═════ RECORDS TO USE

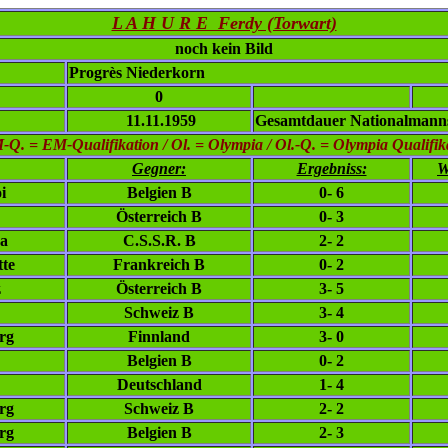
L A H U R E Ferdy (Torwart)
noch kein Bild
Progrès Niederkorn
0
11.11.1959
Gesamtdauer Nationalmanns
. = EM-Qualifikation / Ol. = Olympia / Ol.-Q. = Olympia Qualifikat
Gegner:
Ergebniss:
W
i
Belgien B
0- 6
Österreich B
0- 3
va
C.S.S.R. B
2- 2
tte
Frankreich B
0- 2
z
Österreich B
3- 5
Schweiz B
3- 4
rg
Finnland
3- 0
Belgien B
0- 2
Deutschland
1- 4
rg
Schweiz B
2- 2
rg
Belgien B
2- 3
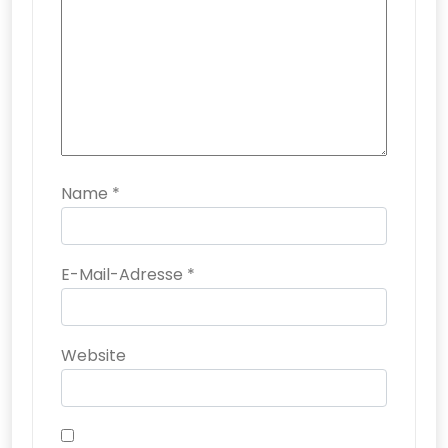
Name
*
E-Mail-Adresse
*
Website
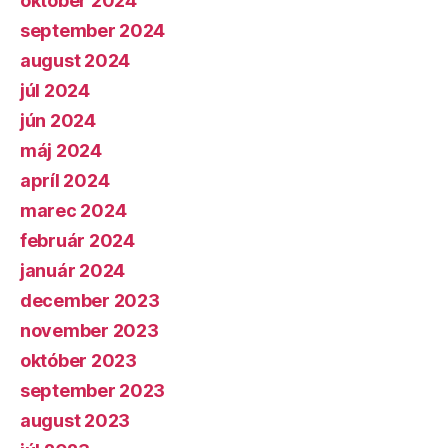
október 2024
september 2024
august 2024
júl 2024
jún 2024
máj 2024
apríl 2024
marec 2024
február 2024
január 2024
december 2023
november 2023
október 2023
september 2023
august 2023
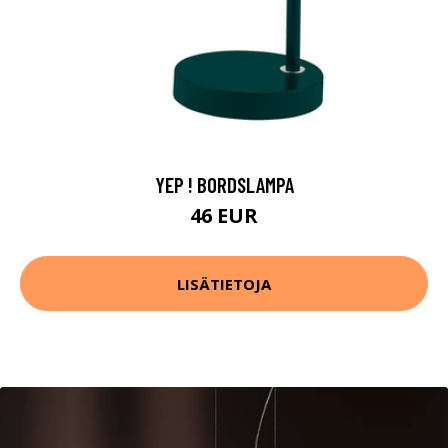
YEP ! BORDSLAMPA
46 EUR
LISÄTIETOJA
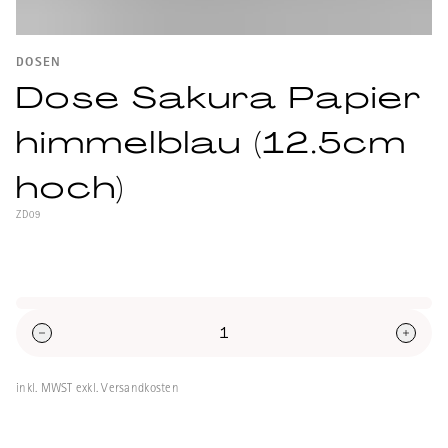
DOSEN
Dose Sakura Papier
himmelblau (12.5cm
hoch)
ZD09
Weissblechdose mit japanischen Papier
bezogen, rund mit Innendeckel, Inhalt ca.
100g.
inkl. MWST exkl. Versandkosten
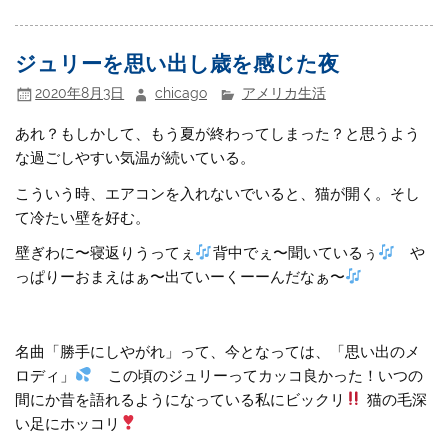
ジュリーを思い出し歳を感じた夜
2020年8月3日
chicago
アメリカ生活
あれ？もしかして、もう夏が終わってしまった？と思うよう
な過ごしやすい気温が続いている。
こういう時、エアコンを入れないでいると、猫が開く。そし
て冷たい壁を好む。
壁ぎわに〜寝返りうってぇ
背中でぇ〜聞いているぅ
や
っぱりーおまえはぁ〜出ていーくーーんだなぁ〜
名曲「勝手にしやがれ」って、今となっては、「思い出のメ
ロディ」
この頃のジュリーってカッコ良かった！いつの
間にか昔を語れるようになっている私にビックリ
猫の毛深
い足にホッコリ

══════════
═════ RECORDS TO USE

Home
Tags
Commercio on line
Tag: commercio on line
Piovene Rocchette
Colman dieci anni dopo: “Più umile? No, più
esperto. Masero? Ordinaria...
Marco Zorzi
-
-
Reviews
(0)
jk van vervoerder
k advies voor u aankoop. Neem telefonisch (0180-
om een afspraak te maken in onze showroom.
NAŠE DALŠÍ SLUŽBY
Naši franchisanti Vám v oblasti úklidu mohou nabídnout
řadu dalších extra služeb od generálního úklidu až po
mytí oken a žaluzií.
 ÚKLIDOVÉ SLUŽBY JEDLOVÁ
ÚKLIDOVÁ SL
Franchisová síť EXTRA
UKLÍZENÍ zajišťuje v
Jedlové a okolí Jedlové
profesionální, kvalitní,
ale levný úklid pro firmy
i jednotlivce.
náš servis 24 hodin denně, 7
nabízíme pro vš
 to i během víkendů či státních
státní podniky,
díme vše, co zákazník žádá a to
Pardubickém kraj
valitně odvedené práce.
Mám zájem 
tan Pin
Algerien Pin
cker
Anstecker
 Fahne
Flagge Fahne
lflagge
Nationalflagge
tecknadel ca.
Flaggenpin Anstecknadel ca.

══════════

TASK REQUIREMENTS ▸
Copy each line containing the word "Papier" from the data.

EXERCISE RESPONSE ▸
Dose Sakura Papier
Weissblechdose mit japanischen Papier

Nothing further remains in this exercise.